By the time of the endless finale of Sister Ray, one might have wondered if this was a Brechtian device employed to alienate the audience or merely an essay in Stadium Boogie.  The whole cast were frugging away like Sunday Night at the Liverpool Palladium, a lot of whoo-ooing was going on, but there was something lacking.  Madame Cultureberg  snuck into the VIP area in front of the stage (unlike the many unlucky VIPs for a night who couldn't get through), and after 20 or 30 minutes of Sister Ray someone decided to wrap it up and the Corporation carpark emptied as the last echoes resounded and souvenir plastic cups rattled on the dusty floor.

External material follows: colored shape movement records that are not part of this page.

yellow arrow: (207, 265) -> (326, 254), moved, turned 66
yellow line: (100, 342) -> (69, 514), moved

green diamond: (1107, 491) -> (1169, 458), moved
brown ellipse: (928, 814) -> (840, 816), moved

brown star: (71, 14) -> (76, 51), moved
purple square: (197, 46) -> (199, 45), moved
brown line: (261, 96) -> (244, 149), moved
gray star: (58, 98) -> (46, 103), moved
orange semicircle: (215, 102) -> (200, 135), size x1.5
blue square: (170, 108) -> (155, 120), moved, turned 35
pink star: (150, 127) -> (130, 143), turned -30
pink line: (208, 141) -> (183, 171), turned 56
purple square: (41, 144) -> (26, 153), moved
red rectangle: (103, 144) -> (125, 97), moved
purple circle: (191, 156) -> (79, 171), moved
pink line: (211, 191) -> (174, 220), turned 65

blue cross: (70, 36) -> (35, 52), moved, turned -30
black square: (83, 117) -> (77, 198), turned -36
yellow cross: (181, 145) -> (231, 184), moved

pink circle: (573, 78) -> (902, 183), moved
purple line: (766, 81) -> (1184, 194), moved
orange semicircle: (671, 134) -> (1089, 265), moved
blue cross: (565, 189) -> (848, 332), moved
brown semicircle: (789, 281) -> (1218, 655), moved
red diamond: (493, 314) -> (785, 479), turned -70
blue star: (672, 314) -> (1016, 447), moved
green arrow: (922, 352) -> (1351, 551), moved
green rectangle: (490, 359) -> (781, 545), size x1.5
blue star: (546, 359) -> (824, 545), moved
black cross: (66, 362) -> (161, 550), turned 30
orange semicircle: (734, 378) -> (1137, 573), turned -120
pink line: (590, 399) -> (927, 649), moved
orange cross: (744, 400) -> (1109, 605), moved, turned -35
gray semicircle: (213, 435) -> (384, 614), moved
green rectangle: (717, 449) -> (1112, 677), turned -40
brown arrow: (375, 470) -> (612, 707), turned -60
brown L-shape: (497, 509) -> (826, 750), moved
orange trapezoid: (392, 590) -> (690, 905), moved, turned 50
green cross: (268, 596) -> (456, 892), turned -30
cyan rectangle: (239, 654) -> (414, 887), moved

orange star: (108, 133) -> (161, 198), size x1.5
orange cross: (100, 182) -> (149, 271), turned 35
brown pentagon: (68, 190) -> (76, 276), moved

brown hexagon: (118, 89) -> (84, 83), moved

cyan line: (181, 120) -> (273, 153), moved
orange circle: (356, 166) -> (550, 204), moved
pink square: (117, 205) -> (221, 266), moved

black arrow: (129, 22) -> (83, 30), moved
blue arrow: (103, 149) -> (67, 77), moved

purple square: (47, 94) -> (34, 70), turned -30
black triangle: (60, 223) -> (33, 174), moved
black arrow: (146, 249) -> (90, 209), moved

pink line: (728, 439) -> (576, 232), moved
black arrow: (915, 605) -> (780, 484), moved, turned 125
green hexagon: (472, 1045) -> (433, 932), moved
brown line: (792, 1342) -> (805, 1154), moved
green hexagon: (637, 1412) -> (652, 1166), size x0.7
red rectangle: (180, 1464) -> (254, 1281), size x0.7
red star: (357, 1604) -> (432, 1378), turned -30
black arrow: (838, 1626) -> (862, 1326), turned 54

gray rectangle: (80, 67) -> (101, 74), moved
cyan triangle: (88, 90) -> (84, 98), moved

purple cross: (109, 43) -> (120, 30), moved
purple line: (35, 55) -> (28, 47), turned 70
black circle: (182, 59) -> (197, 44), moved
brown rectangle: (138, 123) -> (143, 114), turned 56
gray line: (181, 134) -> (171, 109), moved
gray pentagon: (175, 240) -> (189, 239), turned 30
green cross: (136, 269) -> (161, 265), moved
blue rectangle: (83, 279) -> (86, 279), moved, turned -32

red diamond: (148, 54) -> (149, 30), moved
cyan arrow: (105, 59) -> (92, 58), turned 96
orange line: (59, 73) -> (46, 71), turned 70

I think the French have a word  for it - defrissonment - and sadly a combination of the even handed distribution of anonymous and indistinct guest vocalists and the festival stage's underwhelming PA, seemingly constructed by Local Authority Committee (with a mixture of disdain, tight-wadded-ness and civic jollity), conspired to excise the frisson, the pleasurable shiver,  that tied the assembled groovers' together.  Maybe that's what was taken out during Lady Godiva's Operation.  The 50 year old Album, and maybe even more so the White Light White Heat LP, teeter between surly transgression and a frosty honesty. It may have been unreasonable to expect to be taken back to the moment of discovery and immersion of such feelings, so it is pleasing to report that, nevermind,  we all had ourselves a real good time, the folks were really nice , there was a good craic going on. We managed to sneak into the undersubscribed, probably VIP, bar, to keep the thirst slaked and after being reunited via a stewards loudhailer like infants at a carnival, we took three times longer to walk back to the top Travelodge on the Mersey's banks than it took to arrive, ending up somewhere near the city limits (a combination of alcohol and lack of ipad - Oh modern jeopardy! ) flagging down a taxi back to the room just before a very VU type of resigned despair set in.